> The database is obviously not able to tell that there will never be any values...

mulander · on Feb 1, 2021

No, I don't think statistics can let you get away with this. Databases are concurrent, you can't guarantee that a different session will not insert a record that invalidates your current statistics.

You could argue that it should be able to use it if the table has a check constraint preventing severity_id above 7 being ever inserted. That is something that could be done, I don't know if PostgreSQL does it (I doubt it) or how feasable it would be.

Is SQL Server able to make an assumption like that purely based on statistics? Genuine question.

GordonS · on Feb 1, 2021

> No, I don't think statistics can let you get away with this. Databases are concurrent, you can't guarantee that a different session will not insert a record that invalidates your current statistics.

Of course you can't make a guarantee like that, but why would you need to?
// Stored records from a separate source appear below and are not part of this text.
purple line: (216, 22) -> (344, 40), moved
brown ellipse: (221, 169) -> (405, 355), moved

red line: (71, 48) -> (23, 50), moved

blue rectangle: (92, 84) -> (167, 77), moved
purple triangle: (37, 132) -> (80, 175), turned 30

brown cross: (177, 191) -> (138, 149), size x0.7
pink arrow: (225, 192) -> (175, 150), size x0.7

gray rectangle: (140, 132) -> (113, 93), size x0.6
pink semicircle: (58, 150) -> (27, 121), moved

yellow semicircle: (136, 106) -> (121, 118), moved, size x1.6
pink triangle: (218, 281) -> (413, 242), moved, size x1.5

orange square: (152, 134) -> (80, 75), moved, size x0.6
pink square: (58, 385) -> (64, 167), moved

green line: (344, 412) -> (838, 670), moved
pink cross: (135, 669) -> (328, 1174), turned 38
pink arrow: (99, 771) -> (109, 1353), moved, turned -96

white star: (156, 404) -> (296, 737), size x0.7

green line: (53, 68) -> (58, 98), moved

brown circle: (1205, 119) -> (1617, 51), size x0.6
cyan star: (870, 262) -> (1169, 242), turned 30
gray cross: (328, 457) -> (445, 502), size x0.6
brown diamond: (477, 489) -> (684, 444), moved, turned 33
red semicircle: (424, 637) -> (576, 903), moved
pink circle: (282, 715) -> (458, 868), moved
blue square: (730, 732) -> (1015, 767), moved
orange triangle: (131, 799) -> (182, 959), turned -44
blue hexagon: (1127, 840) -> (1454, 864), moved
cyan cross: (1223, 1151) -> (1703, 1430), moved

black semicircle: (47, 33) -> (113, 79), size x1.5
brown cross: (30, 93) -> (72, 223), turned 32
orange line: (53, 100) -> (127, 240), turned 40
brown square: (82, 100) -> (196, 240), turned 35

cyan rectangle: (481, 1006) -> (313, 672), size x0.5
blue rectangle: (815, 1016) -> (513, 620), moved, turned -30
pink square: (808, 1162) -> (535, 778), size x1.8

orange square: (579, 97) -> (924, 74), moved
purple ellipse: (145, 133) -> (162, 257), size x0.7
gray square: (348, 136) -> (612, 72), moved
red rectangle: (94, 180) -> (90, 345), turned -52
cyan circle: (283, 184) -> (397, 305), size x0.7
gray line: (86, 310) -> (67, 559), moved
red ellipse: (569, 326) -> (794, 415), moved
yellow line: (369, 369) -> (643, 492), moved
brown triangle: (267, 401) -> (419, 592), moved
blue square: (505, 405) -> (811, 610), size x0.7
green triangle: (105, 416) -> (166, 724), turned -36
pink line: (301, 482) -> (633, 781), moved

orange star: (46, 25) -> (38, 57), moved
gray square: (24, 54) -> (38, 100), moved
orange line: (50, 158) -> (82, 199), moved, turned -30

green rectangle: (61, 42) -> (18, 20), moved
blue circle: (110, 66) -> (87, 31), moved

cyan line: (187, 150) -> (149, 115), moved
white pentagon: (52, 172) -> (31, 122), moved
Statistics are there to guide planner choices, not make cast iron predictions.

mulander · on Feb 1, 2021

Let us say that in our example table we have 100 000 records with severit_id < 7, 200 000 with severity_id = 7 and 3 records with severity_id = 8.

Statistics claim 100k id < 7, 200k id = 7 and 0 with id > 7. The last 3 updates could have happened right before our query, the statistics didn't update yet.

Let us assume that we blindly trust the statistics and they currently state that there are absolutely no values with severity_id > 7 and you have a query WHERE severity_id != 7 and a partial index on severity_id < 7.

If you trust the statistics and actually use the index the rows containing severity_id = 8 will never be returned by the query even if they exist. So by using the index you only scan 100 k rows and never touch the remaining ~200k. However this query can't be answered without scanning all ~300k records. This means, that on the same database you would get two different results for the exact same query if you decided to drop the index after the first run. The database can't fall back and change the plan during execution.

Perhaps I misunderstood you originally. I thought you suggested that the database should be able to know that it can still use the index because currently the statistics claim that there are no records that would make the result incorrect. You are of course correct, that the statistics are there to guide the planner choices and that is how they are used within PostgreSQL - however some plans will give different results if your assumption about data are wrong.

cmeacham98 · on Feb 1, 2021

Because the database has to decided whether or not to use the index. If it decides to use the index, and there are values above 7, then it will misbehave (the query will miss those results). Now of course the database could then scan the rows for values above 7 it missed but at that point there's no point in using the index and you might as well have row scanned for the original query.

As a result, the database has to be 100% sure that there are no values _at all_ above 7 to safely and efficiently use the index, ex. when there's a constraint.

mattb314 · on Feb 1, 2021

I doubt it? At least the number times the "last updated" column appears on SQL server stats [1] leads me to believe it collects stats async with updates to the table.

The only system I've heard of that relies on up-to-date statistics for correctness is snowflake (long but interesting talk here [2]), where having accurate max/mins for each micro partition is really helpful for cutting down the amount of data in the large range scan queries common in BI. I'd guess that being a BI system, snowflake can get away with higher row update latency too.

[1] https://www.sqlshack.com/sql-server-statistics-and-how-to-pe...

[2] https://www.youtube.com/watch?v=CPWn1SZUZqE

londons_explore · on Feb 1, 2021

All statistics in postgres are considered best effort guidance. Even if the statistics are wrong it can never impact the correctness of the results.